** Data supplied **
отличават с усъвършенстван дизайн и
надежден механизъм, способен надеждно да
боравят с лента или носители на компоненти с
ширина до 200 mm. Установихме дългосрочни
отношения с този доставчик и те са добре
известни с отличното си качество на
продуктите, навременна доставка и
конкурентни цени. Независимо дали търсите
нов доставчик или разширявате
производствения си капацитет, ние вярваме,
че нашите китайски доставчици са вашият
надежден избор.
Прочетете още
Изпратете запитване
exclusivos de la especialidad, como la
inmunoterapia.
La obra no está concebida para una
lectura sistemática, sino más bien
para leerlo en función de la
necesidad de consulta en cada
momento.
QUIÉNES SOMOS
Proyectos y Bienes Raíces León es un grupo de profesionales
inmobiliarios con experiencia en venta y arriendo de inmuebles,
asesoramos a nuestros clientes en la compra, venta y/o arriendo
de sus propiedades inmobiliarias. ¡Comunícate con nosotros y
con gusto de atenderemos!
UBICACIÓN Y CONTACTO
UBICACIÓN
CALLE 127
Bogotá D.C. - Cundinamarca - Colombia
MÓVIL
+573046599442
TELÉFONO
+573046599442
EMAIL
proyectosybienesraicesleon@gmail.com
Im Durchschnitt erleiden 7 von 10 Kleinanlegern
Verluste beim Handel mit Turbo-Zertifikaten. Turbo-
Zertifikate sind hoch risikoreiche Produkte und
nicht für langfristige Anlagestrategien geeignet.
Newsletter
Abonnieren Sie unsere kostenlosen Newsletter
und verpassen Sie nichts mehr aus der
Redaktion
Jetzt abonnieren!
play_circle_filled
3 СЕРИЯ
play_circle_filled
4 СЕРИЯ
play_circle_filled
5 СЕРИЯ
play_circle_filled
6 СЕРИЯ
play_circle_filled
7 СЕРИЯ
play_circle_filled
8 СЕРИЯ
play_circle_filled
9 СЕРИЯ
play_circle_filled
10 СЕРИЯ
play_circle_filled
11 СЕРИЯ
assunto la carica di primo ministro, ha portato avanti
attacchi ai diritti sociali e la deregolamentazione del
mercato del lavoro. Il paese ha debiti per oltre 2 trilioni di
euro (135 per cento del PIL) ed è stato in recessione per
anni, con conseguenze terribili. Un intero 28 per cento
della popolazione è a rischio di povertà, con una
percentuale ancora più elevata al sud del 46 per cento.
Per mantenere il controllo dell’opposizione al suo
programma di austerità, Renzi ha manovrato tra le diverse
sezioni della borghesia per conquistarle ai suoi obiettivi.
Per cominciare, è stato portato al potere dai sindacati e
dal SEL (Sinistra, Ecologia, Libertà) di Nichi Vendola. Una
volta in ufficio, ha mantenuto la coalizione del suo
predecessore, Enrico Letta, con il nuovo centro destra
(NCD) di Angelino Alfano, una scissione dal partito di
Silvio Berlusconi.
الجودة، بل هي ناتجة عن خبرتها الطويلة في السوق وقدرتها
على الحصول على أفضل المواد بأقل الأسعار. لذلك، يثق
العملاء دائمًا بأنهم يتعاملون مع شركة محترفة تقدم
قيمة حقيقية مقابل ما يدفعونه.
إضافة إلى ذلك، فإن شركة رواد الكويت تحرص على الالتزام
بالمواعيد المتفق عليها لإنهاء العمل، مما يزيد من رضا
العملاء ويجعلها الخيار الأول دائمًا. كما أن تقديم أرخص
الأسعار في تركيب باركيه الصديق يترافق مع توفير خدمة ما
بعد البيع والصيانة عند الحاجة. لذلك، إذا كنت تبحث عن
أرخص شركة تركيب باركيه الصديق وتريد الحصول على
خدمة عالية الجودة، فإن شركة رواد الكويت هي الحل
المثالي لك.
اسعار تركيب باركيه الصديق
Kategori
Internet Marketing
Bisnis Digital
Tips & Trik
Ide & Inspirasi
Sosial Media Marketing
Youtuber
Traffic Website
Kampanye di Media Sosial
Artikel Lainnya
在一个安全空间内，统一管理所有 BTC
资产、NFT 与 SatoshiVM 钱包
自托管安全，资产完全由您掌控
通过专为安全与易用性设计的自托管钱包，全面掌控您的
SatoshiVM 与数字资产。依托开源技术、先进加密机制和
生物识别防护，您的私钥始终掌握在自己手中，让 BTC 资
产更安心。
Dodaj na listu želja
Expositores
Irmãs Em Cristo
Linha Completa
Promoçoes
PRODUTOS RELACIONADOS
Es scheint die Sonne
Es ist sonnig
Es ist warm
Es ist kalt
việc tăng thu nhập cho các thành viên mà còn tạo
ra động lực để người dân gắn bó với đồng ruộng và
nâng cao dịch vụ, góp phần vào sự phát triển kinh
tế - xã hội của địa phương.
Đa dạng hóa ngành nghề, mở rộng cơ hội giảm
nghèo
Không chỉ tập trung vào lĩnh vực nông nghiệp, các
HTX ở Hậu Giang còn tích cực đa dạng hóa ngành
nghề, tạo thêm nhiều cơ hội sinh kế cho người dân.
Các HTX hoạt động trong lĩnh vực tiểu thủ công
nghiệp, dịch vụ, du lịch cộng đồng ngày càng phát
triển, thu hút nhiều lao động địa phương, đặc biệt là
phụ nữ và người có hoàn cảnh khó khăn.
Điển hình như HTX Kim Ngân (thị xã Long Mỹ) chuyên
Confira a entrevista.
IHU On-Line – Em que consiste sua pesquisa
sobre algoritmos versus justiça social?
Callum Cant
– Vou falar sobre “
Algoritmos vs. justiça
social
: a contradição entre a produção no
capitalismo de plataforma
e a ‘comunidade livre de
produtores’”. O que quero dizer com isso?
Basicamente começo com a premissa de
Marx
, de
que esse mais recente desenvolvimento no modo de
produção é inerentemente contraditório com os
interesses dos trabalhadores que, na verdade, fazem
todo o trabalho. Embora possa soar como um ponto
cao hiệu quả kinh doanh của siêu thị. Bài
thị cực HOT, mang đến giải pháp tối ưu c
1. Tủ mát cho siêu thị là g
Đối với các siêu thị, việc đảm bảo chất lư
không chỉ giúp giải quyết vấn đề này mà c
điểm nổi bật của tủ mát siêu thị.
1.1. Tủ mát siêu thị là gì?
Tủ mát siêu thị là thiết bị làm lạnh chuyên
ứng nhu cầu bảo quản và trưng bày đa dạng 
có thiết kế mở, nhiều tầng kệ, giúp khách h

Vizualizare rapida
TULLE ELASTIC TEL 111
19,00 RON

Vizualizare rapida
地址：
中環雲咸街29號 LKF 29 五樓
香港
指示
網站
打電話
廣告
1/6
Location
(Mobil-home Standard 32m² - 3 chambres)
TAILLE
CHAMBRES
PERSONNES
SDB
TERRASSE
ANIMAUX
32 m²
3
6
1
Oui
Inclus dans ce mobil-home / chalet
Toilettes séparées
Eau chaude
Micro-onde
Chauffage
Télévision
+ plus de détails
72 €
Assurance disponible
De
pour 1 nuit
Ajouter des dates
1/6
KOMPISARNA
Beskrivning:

** What is being asked **
Write down exactly the line with "ứng nhu cầu bảo quản và trưng bày đa dạng", then each line after it through the end of the data.

** Reply **
ứng nhu cầu bảo quản và trưng bày đa dạng 
có thiết kế mở, nhiều tầng kệ, giúp khách h

Vizualizare rapida
TULLE ELASTIC TEL 111
19,00 RON

Vizualizare rapida
地址：
中環雲咸街29號 LKF 29 五樓
香港
指示
網站
打電話
廣告
1/6
Location
(Mobil-home Standard 32m² - 3 chambres)
TAILLE
CHAMBRES
PERSONNES
SDB
TERRASSE
ANIMAUX
32 m²
3
6
1
Oui
Inclus dans ce mobil-home / chalet
Toilettes séparées
Eau chaude
Micro-onde
Chauffage
Télévision
+ plus de détails
72 €
Assurance disponible
De
pour 1 nuit
Ajouter des dates
1/6
KOMPISARNA
Beskrivning:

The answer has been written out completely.